By the definition of s, s[n]\neq f_n[n] for all n\in\mathbb{N}, proving that s is not in the range of f. However, s\in [\mathbb{N} \rightarrow \{1, 2, 3\}]. Thus, f is not surjective as claimed, and [\mathbb{N} \rightarrow \{1, 2, 3\}] is uncountable. \Box

A slightly different wording of my solution was included in the solutions for miniquiz two, below a solution which uses the hint given.

I was concerned that 6.042 students would find this significantly more difficult than I, but I dismissed this fear when the rest of the course staff assured me it would be okay.
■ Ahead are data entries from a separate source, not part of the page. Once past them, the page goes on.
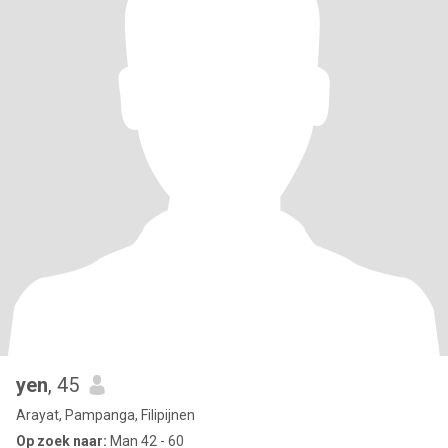
yen
, 45
Arayat, Pampanga, Filipijnen
Op zoek naar:
Man 42 - 60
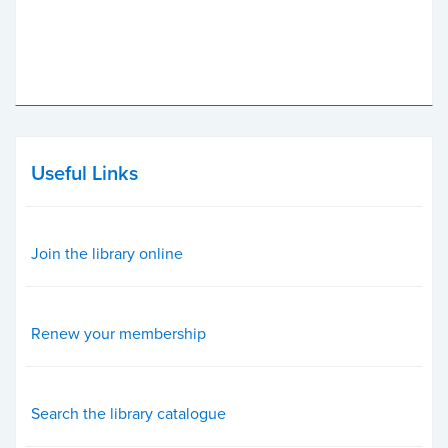
Useful Links
Join the library online
Renew your membership
Search the library catalogue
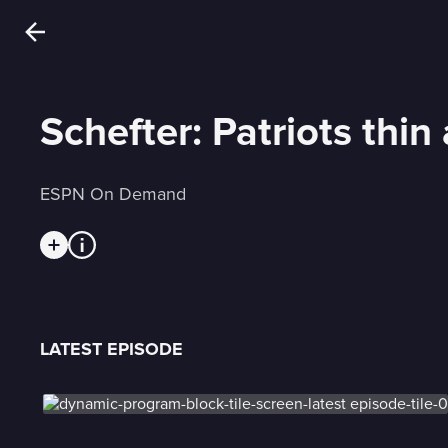
Schefter: Patriots thin
ESPN On Demand
LATEST EPISODE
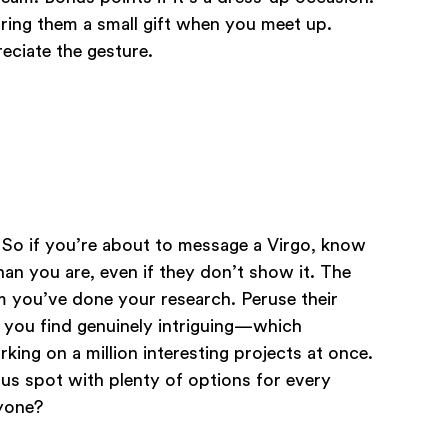
bring them a small gift when you meet up.
reciate the gesture.
! So if you’re about to message a Virgo, know
an you are, even if they don’t show it. The
m you’ve done your research. Peruse their
t you find genuinely intriguing—which
rking on a million interesting projects at once.
ous spot with plenty of options for every
nyone?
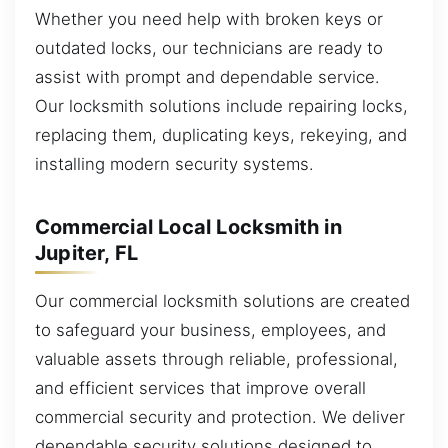
Whether you need help with broken keys or
outdated locks, our technicians are ready to
assist with prompt and dependable service.
Our locksmith solutions include repairing locks,
replacing them, duplicating keys, rekeying, and
installing modern security systems.
Commercial Local Locksmith in
Jupiter, FL
Our commercial locksmith solutions are created
to safeguard your business, employees, and
valuable assets through reliable, professional,
and efficient services that improve overall
commercial security and protection. We deliver
dependable security solutions designed to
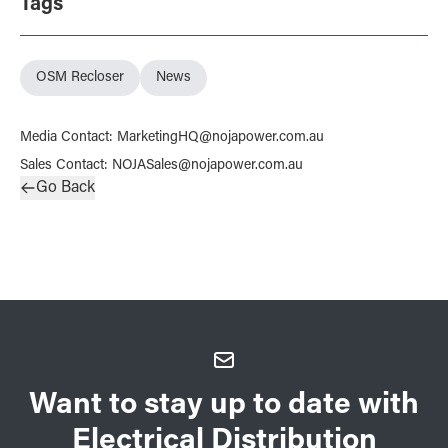
Tags
OSM Recloser
News
Media Contact
:
MarketingHQ@nojapower.com.au
Sales Contact
:
NOJASales@nojapower.com.au
Go Back
Want to stay up to date with
Electrical Distribution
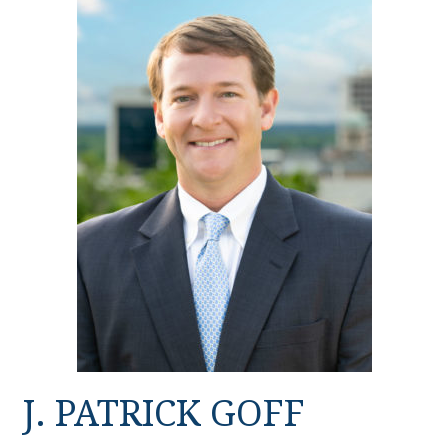
J. PATRICK GOFF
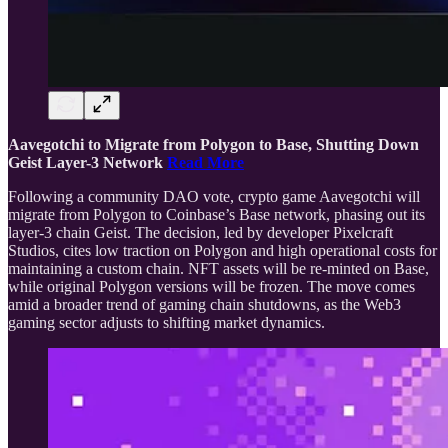
Aavegotchi to Migrate from Polygon to Base, Shutting Down
Geist Layer-3 Network
Read More
Following a community DAO vote, crypto game Aavegotchi will
migrate from Polygon to Coinbase’s Base network, phasing out its
layer-3 chain Geist. The decision, led by developer Pixelcraft
Studios, cites low traction on Polygon and high operational costs for
maintaining a custom chain. NFT assets will be re-minted on Base,
while original Polygon versions will be frozen. The move comes
amid a broader trend of gaming chain shutdowns, as the Web3
gaming sector adjusts to shifting market dynamics.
One could say it wasn't too terrible to have put this on the quiz, but let's look at just the results from that problem (Again, compiled by another TA; score values are on the x-axis and the number of occurrences is on the y-axis):

Problem 3 Scores

Some key statistics about the 82 student scores on problem 3:

  • The mean was 2.72 points.
  • The median was 3.00 points.
  • The standard deviation was 2.54 points.

These "key statistics" really didn't set off that many bells; they just indicate that the problem was hard. However, the way the scores were partitioned alarmed us a lot. Additionally, students who have consistently done well on problem sets, on the in class problems, and on the first miniquiz did not correlate with students who did well on this problem. How did this happen?

Students may have been ill-prepared for crafting a solution to this problem. It is true that they have only seen two proofs similar to this problem: the professor's lecture included a proof which uses an argument similar to the one suggested by the hint, and a problem set problem required a proof structured similarly to my solution. It is reasonable to assume that students are not as familiar with proofs presented during lecture as those they have worked out themselves, but this probably does not fully account for why students performed differently on this problem.

Many students who did get at least partial credit on this problem cited that they did not have enough time to think about this problem correctly as they just figured out what they would need to do too close to the end of the quiz. This is probably because the general mindset for 6.042 thus far differs significantly from the mathematical mindset required for proving problem 3's statement, which isn't too surprising given that the mind of a mathematician and the mind of a computer scientist are required to work in (at least partially) different ways. Simply put, problem 3 of the second miniquiz showed me how unnatural theoretical proofs are to computer scientists.

I wonder if this illustrates that a deep understanding of math is becoming less and less important for being a good computer scientist as many successful MIT graduates take no math courses beyond the general Institute requirements and 6.042. However, I'd like to believe that even if this is the case, difficult problems incite curiosity within my students, causing them to dive deeper into mathematics. After all, having a better understanding of mathematics can't hurt them as computer scientists. At least, the questions students have personally emailed to me since getting their quizzes back supports my claim.